CLI Reference
The lm-eval CLI is organized into subcommands:
| Command |
Description |
lm-eval run |
Run evaluations on language models |
lm-eval ls |
List available tasks, groups, subtasks, or tags |
lm-eval validate |
Validate task configurations |
Run the library via the lm-eval entrypoint or python -m lm_eval.

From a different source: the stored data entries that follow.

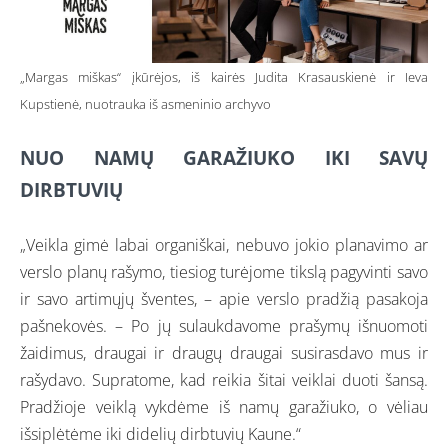
„Margas miškas“ įkūrėjos, iš kairės Judita Krasauskienė ir Ieva
Kupstienė, nuotrauka iš asmeninio archyvo
NUO NAMŲ GARAŽIUKO IKI SAVŲ
DIRBTUVIŲ
„Veikla gimė labai organiškai, nebuvo jokio planavimo ar
verslo planų rašymo, tiesiog turėjome tikslą pagyvinti savo
ir savo artimųjų šventes, – apie verslo pradžią pasakoja
pašnekovės. – Po jų sulaukdavome prašymų išnuomoti
žaidimus, draugai ir draugų draugai susirasdavo mus ir
rašydavo. Supratome, kad reikia šitai veiklai duoti šansą.
Pradžioje veiklą vykdėme iš namų garažiuko, o vėliau
išsiplėtėme iki didelių dirbtuvių Kaune.“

Use -h or --help to see available options:
lm-eval -h # Show all subcommands
lm-eval run -h # Show options for run command
lm-eval ls -h # Show options for list command
Legacy Compatibility: The original single-command interface still works. Running lm-eval --model hf --tasks hellaswag automatically inserts the run subcommand.
lm-eval run
Run evaluations on language models.
lm-eval run --model <model> --tasks <task> [options]
Examples
# Basic evaluation with HuggingFace model
lm-eval run --model hf --model_args pretrained=gpt2 dtype=float32 --tasks hellaswag
# Multiple tasks with few-shot examples
lm-eval run --model vllm --model_args pretrained=EleutherAI/gpt-j-6B --tasks arc_easy arc_challenge --num_fewshot 5
# Custom generation parameters
lm-eval run --model hf --model_args pretrained=gpt2 --tasks lambada --gen_kwargs temperature=0.8 top_p=0.95
# Use a YAML configuration file
lm-eval run --config my_config.yaml --tasks mmlu
Task selection
Tasks can be specified by name, group, tag, or path. You can also apply formats and navigate nested groups using special syntax:
# Apply a format at runtime with @
lm-eval run --tasks my_task@mcqa --model hf --model_args pretrained=gpt2
# Try different prompt formats on the same dataset
lm-eval run --tasks hellaswag@generate --model hf --model_args pretrained=gpt2
lm-eval run --tasks hellaswag@cloze --model hf --model_args pretrained=gpt2
# Address a specific subtask within a group with ::
lm-eval run --tasks mmlu::mmlu_anatomy --model hf --model_args pretrained=gpt2
The @format suffix tells lm-eval to apply a prompt format (e.g., mcqa, cloze, generate, cot) at runtime without modifying the task YAML.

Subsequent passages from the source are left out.